Il concetto di energia e di massa nella teoria della relatività
La relatività introduce anche la non conservazione dell’energia e della massa, prese singolarmente. La fisica classica conservava energia e massa, inoltre la conservazione della massa è uno dei più importanti principi della chimica (enunciato di Lavoisier). Ora la relatività sostiene che la massa è una forma di energia, che deve essere aggiunta all’energia cinetica e all’energia potenziale quando si parla della conservazione della massa-energia. In particolare, se un corpo assorbe una certa quantità di energia E, la sua massa non si conserva, ma aumenta della quantità ∆m=E/c2; viceversa la massa diminuisce se il corpo perde energia. In realtà tutte le trasformazioni di massa in energia e di energia in massa sono riassunte dalla relazione di Einstein: E=mc2. Ma ci domandiamo: la fisica relativistica si può trovare applicata a situazioni della vita quotidiana? La PET (tomografia a emissione di positoni), usata per diagnosticare le malattie ne è un esempio. Prima di sottoporre un paziente alla PET gli si inietta una sostanza radioattiva che emette positoni, particelle che hanno la stessa massa degli elettroni ma carica opposta.

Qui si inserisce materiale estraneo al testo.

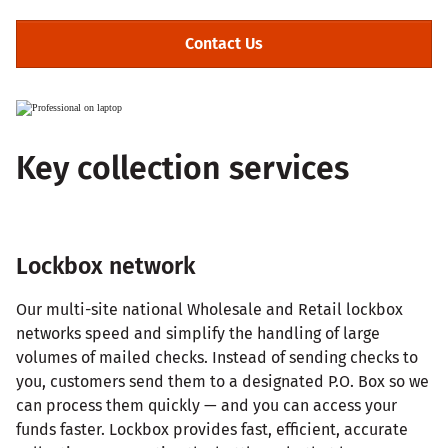
Contact Us
Key collection services
Lockbox network
Our multi-site national Wholesale and Retail lockbox
networks speed and simplify the handling of large
volumes of mailed checks. Instead of sending checks to
you, customers send them to a designated P.O. Box so we
can process them quickly — and you can access your
funds faster. Lockbox provides fast, efficient, accurate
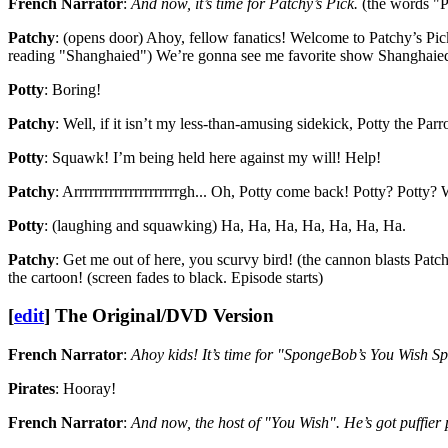
French Narrator
:
And now, it’s time for Patchy’s Pick.
(the words "P
Patchy
: (opens door) Ahoy, fellow fanatics! Welcome to Patchy’s Pick
reading "Shanghaied") We’re gonna see me favorite show Shanghaied! 
Potty
: Boring!
Patchy
: Well, if it isn’t my less-than-amusing sidekick, Potty the Parro
Potty
: Squawk! I’m being held here against my will! Help!
Patchy
: Arrrrrrrrrrrrrrrrrrrrrgh... Oh, Potty come back! Potty? Potty
Potty
: (laughing and squawking) Ha, Ha, Ha, Ha, Ha, Ha, Ha.
Patchy
: Get me out of here, you scurvy bird! (the cannon blasts Patc
the cartoon! (screen fades to black. Episode starts)
[
edit
]
The Original/DVD Version
French Narrator
:
Ahoy kids! It’s time for "SpongeBob’s You Wish Sp
Pirates
: Hooray!
French Narrator
:
And now, the host of "You Wish". He’s got puffier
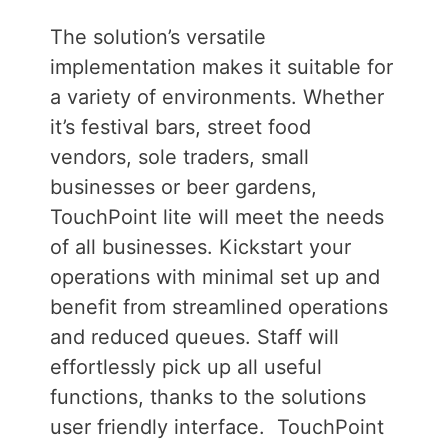
The solution’s versatile
implementation makes it suitable for
a variety of environments. Whether
it’s festival bars, street food
vendors, sole traders, small
businesses or beer gardens,
TouchPoint lite will meet the needs
of all businesses.
Kickstart your
operations with minimal set up and
benefit from streamlined operations
and reduced queues. Staff will
effortlessly pick up all useful
functions, thanks to the solutions
user friendly interface.
TouchPoint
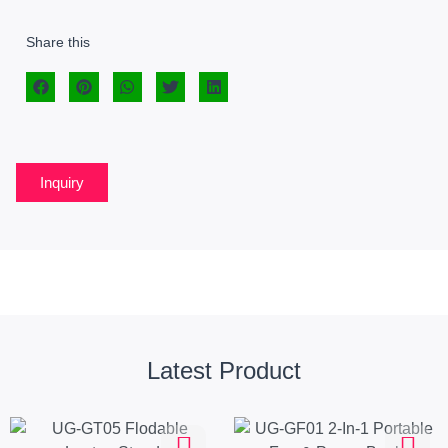
Share this
Inquiry
Latest Product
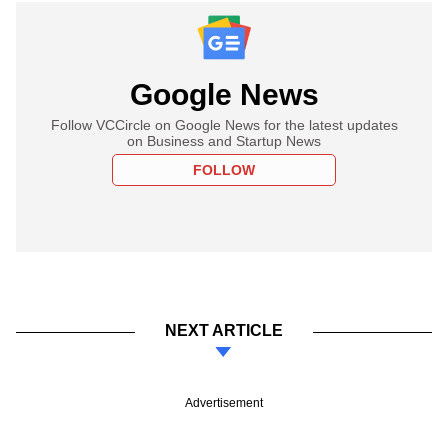
Google News
Follow VCCircle on Google News for the latest updates
on Business and Startup News
FOLLOW
NEXT ARTICLE
Advertisement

I positoni si annichilano in coppia con gli elettroni, cioè quando un positone incontra un elettrone le due particelle scompaiono e la loro massa, in accordo con la formula di Einstein, si trasforma in energia emessa sotto forma di raggi gamma, che vengono trasformati in segnali elettrici dai rilevatori del tomografo, per elaborare l’immagine al computer. Questo ci fa capire che la fisica non è solo una scienza teorica ed astratta, come molti credono, ma vede applicazioni pratiche fondamentali che ci permettono la diagnosi precoce di varie malattie, dall’epilessia ai tumori.